MATERIAL SUPPLIED.
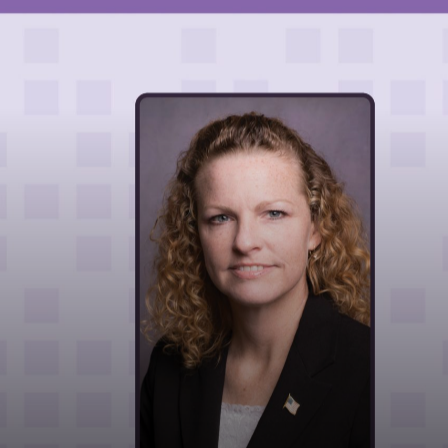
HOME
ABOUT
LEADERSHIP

--

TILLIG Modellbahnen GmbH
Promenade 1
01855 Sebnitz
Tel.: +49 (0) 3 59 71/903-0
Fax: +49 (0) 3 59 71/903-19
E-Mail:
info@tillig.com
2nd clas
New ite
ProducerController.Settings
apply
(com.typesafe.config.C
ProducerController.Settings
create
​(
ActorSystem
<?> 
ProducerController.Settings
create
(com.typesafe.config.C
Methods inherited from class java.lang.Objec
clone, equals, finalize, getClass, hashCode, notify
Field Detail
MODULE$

--

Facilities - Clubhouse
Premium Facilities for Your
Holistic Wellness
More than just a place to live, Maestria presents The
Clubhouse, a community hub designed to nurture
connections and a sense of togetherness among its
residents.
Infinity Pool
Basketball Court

DIRECTIONS.
Scan the entries above for the word "Facilities", then copy every line in which it occurs.

REPLY.
Facilities - Clubhouse
Premium Facilities for Your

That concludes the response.